Now Surf Canyon, a startup based in Oakland, CA, is adding its own spin on personalization. Its software, which can be downloaded and installed into Firefox and Internet Explorer Web browsers, enhances individual searches on major search engines by evaluating which links you click on, and then instantly giving you revised search returns–including three sites that relate in some way to the site you clicked on. “We have invented real-time personalization,” says Mark Cramer, CEO of the company.

For example, a Google search for “thermoelectric cooler” using Firefox with Surf Canyon installed provides 10 standard results. In my case, the eighth result, from freescale.com, a chip maker, seemed promising. I clicked on it, scanned the page, and then hit the “back” button. When I subsequently looked at the results page, three new suggestions appeared directly under the freescale.com result. Surf Canyon had elevated these links from the earlier 100 pages of results because its algorithm determined that these recommendations related to the information on freescale.com, including technical explanations of how thermoelectric coolers work.

Crucially, these new results are cleverly slipped into the search results so that the original results page doesn’t look drastically different when a user navigates back. It would be off-putting to users, Cramer says, if they had seen a link in the original results that they wanted to click on but, when they went back to the results, found it missing. Therefore, recommended results only appear automatically below the link that was clicked on. “We don’t want to jar the users,” Cramer says. “[Surf Canyon is] specifically engineered to be as unobtrusive as possible.”

Behind the scenes, an algorithm makes the personalization possible. Among other things, the algorithm analyzes which results are clicked, which are ignored, and how much time a user spends looking at the page. Importantly, says Cramer, the algorithm semantically deconstructs a page to determine what it means and how similar it is to others in the results.
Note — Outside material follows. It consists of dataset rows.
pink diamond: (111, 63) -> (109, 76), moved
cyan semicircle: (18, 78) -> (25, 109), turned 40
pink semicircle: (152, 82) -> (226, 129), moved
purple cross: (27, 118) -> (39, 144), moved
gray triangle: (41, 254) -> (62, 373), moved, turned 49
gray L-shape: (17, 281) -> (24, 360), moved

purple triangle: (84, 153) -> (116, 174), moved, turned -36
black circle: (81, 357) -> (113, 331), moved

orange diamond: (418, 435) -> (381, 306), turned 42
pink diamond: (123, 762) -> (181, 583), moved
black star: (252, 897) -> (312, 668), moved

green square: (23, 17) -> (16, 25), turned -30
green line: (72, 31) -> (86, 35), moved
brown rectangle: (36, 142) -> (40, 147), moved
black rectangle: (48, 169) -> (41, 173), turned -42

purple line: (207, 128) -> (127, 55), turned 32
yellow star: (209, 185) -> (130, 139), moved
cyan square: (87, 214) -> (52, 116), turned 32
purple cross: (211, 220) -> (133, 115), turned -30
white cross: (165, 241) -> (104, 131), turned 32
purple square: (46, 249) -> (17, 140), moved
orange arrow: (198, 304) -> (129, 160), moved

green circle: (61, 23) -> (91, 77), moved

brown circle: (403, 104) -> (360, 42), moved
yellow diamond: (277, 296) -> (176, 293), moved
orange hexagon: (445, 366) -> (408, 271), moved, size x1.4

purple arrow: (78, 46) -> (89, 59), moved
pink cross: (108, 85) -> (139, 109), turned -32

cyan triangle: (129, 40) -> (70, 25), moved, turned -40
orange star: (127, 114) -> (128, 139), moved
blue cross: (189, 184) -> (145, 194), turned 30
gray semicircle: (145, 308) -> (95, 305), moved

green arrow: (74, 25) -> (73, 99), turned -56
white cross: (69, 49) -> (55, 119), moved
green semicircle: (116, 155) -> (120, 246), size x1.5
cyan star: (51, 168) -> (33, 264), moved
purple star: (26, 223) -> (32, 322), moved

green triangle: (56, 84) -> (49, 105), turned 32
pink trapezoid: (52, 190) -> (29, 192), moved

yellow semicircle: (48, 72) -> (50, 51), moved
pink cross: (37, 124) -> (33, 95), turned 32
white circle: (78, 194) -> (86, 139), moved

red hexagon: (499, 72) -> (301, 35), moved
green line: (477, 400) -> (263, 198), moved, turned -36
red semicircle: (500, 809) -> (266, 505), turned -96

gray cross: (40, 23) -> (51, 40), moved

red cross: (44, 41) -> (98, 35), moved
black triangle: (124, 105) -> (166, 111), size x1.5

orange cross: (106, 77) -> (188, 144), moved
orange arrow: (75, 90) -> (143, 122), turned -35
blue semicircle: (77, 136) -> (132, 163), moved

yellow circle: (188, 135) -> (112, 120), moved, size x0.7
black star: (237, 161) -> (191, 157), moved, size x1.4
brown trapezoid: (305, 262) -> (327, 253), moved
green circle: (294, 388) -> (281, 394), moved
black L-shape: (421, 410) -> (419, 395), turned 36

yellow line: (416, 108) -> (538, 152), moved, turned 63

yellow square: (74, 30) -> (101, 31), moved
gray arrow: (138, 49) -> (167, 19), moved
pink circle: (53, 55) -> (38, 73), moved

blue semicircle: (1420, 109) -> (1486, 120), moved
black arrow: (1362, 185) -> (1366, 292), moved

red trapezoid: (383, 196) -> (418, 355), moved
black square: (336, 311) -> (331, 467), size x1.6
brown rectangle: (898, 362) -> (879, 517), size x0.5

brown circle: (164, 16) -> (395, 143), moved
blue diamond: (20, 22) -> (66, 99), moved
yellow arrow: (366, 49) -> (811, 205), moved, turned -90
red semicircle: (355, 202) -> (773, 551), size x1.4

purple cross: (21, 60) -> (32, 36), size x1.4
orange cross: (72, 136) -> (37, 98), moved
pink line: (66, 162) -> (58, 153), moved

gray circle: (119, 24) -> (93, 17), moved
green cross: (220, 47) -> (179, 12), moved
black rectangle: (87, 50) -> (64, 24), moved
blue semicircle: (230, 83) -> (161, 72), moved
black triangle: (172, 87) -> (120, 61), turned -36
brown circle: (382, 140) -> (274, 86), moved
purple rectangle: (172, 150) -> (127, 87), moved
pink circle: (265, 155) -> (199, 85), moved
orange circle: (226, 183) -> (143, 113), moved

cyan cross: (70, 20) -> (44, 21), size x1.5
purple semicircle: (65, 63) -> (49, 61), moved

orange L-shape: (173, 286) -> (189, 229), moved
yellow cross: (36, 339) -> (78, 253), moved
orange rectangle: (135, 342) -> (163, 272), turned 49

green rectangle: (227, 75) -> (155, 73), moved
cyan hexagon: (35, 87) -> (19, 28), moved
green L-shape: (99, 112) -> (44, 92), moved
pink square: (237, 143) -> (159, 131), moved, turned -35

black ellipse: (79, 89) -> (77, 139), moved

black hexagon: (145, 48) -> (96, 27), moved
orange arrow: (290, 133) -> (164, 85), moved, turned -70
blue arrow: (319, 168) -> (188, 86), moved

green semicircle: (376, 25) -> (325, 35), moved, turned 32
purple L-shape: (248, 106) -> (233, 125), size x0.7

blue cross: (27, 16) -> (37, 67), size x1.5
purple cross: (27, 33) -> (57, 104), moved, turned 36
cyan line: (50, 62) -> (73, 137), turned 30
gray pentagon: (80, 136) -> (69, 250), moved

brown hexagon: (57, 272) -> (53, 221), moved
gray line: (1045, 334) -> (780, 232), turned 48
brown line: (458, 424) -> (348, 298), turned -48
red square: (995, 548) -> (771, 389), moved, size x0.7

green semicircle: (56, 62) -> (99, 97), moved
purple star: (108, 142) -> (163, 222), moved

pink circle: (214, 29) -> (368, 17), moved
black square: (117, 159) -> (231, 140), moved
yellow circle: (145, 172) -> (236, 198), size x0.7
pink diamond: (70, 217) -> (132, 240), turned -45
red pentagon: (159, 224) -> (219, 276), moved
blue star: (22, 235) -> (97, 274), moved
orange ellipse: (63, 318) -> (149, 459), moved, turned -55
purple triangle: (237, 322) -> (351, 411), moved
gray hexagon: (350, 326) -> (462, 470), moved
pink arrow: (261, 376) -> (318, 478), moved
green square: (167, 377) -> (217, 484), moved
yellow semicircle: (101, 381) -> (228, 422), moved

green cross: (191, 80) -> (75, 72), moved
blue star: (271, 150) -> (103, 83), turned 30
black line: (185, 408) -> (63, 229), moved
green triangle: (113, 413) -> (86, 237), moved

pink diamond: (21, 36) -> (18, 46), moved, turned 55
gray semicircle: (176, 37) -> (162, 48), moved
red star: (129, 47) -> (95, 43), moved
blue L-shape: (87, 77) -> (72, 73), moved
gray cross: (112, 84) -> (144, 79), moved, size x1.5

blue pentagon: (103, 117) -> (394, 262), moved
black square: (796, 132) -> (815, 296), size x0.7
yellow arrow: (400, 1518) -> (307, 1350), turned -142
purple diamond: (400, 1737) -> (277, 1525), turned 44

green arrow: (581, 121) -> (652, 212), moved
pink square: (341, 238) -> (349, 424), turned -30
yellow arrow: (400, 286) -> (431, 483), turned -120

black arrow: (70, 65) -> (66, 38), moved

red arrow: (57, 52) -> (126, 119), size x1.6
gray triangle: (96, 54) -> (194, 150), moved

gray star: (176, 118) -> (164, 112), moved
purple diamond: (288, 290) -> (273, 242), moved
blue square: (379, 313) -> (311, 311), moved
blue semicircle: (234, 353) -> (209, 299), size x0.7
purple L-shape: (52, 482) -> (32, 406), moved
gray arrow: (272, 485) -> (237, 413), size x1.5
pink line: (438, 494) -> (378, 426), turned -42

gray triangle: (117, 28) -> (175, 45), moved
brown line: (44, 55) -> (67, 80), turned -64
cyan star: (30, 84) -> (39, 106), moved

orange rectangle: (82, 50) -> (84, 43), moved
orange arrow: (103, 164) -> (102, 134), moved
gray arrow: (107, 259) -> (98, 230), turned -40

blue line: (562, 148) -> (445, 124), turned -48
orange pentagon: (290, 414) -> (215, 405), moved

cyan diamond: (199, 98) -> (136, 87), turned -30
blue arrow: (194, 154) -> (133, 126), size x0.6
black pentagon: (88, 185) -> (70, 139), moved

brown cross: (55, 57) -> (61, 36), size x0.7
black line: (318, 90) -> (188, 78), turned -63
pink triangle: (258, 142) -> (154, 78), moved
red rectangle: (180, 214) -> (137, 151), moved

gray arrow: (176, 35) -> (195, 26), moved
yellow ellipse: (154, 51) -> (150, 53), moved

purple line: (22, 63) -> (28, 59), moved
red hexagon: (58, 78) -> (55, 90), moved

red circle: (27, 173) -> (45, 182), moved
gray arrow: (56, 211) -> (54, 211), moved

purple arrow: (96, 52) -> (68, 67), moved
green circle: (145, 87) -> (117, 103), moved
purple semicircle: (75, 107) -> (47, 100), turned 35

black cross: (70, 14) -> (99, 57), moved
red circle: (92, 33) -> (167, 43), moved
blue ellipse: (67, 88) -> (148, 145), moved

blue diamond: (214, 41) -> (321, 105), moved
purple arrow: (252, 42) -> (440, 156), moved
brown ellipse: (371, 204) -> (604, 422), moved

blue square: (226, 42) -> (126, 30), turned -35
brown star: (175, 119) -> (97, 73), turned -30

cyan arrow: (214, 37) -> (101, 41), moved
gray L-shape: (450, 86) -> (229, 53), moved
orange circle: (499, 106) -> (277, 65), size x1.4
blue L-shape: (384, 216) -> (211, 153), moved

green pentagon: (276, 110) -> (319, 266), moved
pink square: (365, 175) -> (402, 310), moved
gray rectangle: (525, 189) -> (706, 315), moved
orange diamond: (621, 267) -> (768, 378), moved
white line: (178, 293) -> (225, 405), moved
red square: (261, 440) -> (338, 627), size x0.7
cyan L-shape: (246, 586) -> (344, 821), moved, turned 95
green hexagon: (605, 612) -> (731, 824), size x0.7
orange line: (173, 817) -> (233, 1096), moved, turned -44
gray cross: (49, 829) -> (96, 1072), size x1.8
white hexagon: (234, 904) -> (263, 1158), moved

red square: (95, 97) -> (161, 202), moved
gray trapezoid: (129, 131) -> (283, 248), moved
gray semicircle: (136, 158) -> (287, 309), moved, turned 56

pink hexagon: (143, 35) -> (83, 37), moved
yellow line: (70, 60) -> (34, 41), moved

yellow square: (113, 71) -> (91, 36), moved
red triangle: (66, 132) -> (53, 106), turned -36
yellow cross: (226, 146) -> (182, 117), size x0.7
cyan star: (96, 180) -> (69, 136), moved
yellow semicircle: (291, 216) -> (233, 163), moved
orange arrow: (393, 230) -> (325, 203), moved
The results are cumulative: after a couple of clicks, the algorithm can determine if you’re most interested in a Canon camera, an SLR camera, or, specifically, a Canon SLR, Cramer says.

Results revealed: A Google search for “thermoelectric cooler” returns 10 standard results. After clicking on the first result and then clicking back to the results page, Surf Canyon shows three suggested results below the first one.

Marti Hearst, a professor at the School of Information at the University of California, Berkeley, says that Surf Canyon succeeds in presenting the reordered links in a clear, useful, and unobtrusive way. It doesn’t require people to do any extra work, as does Google’s WikiSearch, a feature that lets users personalize their results by voting them up or down.

However, in her test cases, Hearst found that the algorithm’s re-ranked results weren’t completely useful. “Where personalization works is where queries are ambiguous,” she says, but queries have become increasingly longer over the years, and they tend to provide clues that help the engine disambiguate the results on its own. Additionally, in Hearst’s tests of Surf Canyon, she found that it only untangled the different meanings of the acronym ACL (which could mean both anterior cruciate ligament and Association for Computational Linguistics) to a certain point: it kept including mixed results even when she felt that her clicking choices had made it clear that she was interested in the linguistics group.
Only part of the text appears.